In step A3, the interlocking unit 132 outputs an instruction signal instructing the interlocking operation in association with each of the auxiliary data stored in the storage unit 114 and the biological information data related to health (interlocking operation step).
[0097]
Further, in step A4, the data editing / output unit 121 edits the auxiliary data stored in the storage unit 114 based on the instruction signal output in the interlocking operation step. Specifically, the data editing / output unit 121 edits the video / audio data and auxiliary data stored in the storage unit 114 based on the instruction signal, and writes the edited data as reproduction data in the storage unit 114 (auxiliary data editing step). .
[0098]
Subsequently, in step A5, reproduction data obtained by reproducing the video / audio data based on the instruction signal output in the interlocking operation step is output (video / audio data output step).
In step A6, the reproduction unit 115 reproduces the reproduction data output in the video / audio data output step, and the video / audio is reproduced (reproduction step).
[0099]
In this way, the viewer can generate a gymnastic program corresponding to each user.

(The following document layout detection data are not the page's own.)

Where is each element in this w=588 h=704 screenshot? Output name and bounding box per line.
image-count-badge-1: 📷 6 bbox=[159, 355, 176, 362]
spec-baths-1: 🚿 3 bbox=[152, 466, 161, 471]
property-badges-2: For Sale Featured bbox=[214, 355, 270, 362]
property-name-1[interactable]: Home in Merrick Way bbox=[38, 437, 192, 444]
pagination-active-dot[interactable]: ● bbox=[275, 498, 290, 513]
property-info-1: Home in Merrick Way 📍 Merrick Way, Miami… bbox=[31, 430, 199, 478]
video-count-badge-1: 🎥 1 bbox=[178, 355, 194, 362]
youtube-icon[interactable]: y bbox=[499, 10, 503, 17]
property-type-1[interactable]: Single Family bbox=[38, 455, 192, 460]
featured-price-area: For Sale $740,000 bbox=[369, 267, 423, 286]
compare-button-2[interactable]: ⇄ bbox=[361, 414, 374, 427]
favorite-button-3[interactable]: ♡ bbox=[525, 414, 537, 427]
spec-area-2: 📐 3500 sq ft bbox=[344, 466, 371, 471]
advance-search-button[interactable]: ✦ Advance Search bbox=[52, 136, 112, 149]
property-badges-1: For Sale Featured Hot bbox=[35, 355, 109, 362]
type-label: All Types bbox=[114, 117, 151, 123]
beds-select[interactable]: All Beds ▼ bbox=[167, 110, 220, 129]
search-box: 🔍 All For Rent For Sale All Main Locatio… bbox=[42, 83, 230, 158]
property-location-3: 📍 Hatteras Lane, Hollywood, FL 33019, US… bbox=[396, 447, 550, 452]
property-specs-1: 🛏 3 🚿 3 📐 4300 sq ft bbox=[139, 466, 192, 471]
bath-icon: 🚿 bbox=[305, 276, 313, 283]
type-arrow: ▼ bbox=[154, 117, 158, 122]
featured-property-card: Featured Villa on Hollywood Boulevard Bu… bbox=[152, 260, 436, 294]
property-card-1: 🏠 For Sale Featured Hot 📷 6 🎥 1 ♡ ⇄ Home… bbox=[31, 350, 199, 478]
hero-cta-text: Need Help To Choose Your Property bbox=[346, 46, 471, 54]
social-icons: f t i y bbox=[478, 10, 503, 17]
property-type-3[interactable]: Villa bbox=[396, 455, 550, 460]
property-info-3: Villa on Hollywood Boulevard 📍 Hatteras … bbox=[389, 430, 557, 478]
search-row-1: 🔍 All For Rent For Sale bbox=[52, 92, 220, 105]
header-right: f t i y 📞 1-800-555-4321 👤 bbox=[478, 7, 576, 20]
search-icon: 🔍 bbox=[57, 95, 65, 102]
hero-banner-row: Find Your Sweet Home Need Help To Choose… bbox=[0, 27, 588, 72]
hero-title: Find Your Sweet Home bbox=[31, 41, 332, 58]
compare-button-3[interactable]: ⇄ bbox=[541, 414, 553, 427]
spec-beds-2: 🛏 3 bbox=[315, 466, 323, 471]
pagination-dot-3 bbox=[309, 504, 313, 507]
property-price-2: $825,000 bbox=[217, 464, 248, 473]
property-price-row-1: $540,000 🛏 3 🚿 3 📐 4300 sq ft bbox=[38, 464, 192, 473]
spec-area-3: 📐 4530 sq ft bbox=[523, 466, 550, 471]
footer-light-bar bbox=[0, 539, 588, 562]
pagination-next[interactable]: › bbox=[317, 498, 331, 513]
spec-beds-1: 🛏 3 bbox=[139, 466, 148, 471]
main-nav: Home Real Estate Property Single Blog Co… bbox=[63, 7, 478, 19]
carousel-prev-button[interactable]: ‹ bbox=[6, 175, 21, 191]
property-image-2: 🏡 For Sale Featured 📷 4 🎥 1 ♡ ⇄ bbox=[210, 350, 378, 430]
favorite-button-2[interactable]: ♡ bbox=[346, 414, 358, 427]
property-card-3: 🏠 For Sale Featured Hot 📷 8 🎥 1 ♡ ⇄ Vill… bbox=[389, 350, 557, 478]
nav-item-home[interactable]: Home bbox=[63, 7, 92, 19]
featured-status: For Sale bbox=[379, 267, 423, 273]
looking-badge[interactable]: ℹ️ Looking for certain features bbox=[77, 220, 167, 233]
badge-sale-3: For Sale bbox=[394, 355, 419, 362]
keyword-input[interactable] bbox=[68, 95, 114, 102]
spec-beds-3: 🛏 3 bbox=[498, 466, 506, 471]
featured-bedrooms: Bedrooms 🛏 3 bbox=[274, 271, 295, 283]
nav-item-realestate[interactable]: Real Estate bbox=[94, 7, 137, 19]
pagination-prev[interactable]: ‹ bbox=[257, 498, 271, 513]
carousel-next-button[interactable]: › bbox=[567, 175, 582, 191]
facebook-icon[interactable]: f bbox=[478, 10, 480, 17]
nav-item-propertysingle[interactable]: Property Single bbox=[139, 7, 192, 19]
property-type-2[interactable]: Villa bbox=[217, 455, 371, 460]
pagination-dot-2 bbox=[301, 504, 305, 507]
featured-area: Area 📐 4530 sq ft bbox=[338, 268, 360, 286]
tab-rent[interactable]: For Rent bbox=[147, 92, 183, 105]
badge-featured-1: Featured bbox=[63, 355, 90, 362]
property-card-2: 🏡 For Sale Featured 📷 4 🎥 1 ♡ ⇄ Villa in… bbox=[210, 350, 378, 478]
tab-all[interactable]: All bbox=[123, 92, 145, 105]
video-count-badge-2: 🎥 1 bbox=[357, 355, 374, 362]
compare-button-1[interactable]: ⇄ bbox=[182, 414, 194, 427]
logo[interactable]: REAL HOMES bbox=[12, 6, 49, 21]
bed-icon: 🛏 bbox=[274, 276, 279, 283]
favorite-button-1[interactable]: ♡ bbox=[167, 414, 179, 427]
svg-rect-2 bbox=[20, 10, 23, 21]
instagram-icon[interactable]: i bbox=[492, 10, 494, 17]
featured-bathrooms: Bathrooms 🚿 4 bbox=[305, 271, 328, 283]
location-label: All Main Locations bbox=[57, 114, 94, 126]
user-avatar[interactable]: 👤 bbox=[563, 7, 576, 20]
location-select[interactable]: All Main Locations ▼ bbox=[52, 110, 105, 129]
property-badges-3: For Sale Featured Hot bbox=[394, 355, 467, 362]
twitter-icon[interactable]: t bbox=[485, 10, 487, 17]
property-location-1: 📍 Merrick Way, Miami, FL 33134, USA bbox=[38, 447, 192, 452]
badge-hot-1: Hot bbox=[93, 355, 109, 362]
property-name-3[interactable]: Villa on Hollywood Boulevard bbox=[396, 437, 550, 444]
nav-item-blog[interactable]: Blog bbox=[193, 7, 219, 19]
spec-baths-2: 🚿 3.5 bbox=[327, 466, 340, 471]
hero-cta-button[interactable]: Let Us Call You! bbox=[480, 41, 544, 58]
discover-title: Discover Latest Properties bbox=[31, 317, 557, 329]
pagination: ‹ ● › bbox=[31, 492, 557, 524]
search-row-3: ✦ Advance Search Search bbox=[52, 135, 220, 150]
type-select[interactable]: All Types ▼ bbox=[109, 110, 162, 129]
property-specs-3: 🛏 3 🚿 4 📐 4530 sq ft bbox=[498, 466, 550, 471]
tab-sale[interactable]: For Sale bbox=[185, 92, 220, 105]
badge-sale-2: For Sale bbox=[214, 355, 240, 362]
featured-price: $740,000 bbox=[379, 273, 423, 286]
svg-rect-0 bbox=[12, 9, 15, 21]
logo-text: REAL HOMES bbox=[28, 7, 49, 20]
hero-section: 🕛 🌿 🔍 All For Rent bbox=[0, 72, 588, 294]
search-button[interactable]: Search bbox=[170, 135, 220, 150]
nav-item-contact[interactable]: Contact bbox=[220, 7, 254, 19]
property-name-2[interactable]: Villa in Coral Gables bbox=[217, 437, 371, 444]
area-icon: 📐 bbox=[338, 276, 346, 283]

By the way, in addition to the gymnastics program, it can be implemented even when a cooking program is used. Here, even if the content of the program is changed, it can be implemented with the same configuration as the above configuration (see FIG. 2).
[0100]
In the video / audio data editing method of the present invention, first, the decoder 116 of the server 1 includes video / audio data composed of unit video / audio data corresponding to each scene in the program, and program attribute information data assigned to each scene. Program data having auxiliary data is demodulated and video / audio data and auxiliary data are output (decoding step).
Next, the decoder 116 accumulates the video / audio data and auxiliary data output in the decoding step in the accumulation unit 114 for data accumulation (accumulation step).
[0101]
In step A3, the interlocking unit 132 outputs an instruction signal instructing the interlocking operation in association with each of the auxiliary data stored in the storage unit 114 and the biological information data related to health (interlocking operation step). As a result, the user inputs information such as indigestion into the server 1.

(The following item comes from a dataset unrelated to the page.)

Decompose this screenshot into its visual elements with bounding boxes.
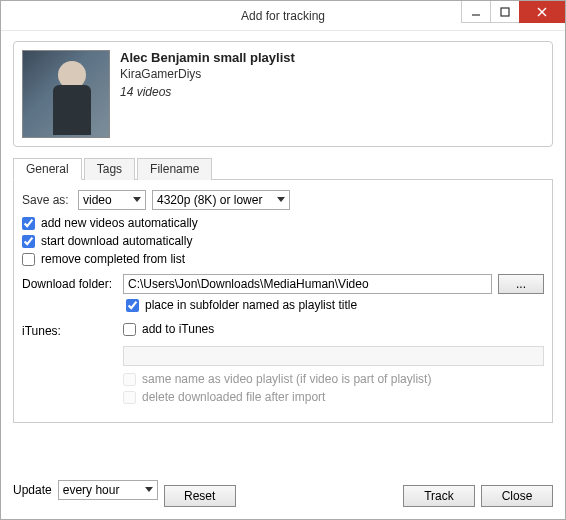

Further, the data editing / output unit 121 edits the auxiliary data stored in the storage unit 114 based on the instruction signal output in the interlocking operation step (auxiliary data editing step). As a result, the server 1 deletes indigestible ingredients and cooking methods from the multiplex broadcast, re-edits the recipe to promote digestion, and displays it on the television screen of each user.
[0102]
Subsequently, in step A5, reproduction data of the video / audio data is output based on the instruction signal output in the interlocking operation step (video / audio data output step).
In step A6, the playback unit 115 plays back the playback data output in the video / audio data output step (playback step).
[0103]
Thus, the present invention can be implemented even for a cooking program.
Further, as described above, the program content is specialized for each user, and the service is significantly improved.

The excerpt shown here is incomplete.